■ **EXERCISE DIRECTIONS**
For this exercise, please find the lines in the entries that include the word "Isabelle" and copy them.

■ **RECORDS FOR THE EXERCISE**
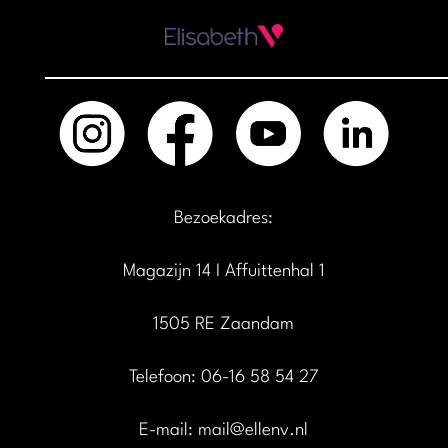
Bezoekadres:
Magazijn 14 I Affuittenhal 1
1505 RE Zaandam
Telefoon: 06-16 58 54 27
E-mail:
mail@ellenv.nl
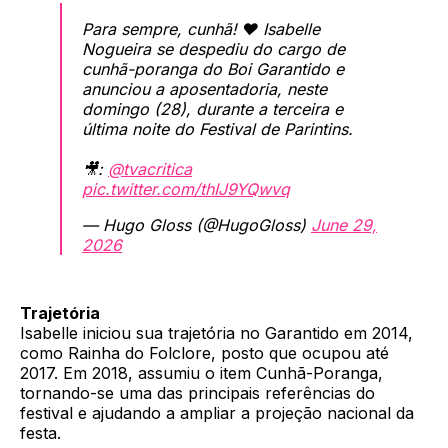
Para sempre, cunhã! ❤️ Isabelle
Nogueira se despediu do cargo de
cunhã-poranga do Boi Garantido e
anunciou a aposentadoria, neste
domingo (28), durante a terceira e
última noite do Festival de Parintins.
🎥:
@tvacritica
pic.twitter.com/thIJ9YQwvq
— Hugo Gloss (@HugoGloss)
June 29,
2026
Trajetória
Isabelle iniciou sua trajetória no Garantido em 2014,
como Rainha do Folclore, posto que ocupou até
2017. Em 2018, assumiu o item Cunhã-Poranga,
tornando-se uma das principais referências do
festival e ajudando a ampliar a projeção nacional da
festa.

--

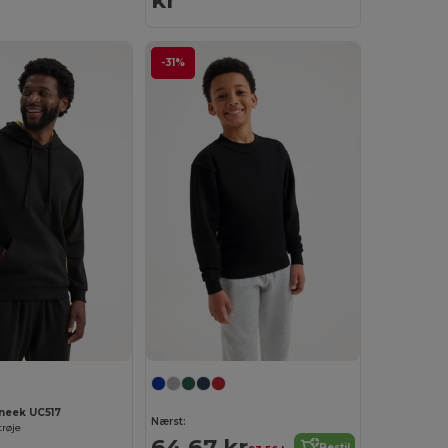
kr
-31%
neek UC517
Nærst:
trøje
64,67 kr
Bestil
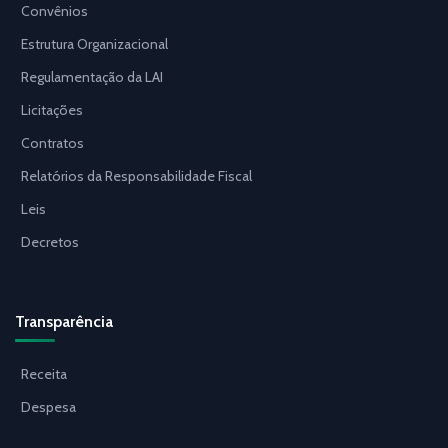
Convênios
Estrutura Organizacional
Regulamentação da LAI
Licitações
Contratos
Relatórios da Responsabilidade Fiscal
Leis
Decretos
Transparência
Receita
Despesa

--

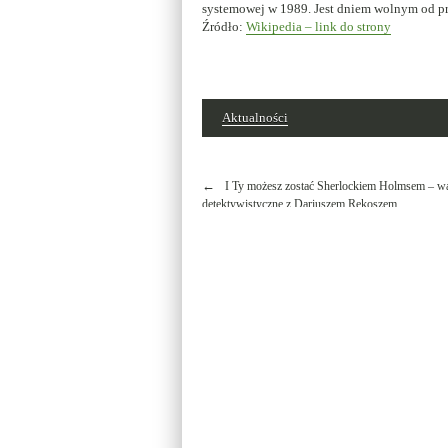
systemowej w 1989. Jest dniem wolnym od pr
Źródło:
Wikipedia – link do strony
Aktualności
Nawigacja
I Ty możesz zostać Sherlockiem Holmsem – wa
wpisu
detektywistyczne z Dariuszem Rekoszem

■ **SOLUTION TO THE EXERCISE**
Para sempre, cunhã! ❤️ Isabelle
Isabelle iniciou sua trajetória no Garantido em 2014,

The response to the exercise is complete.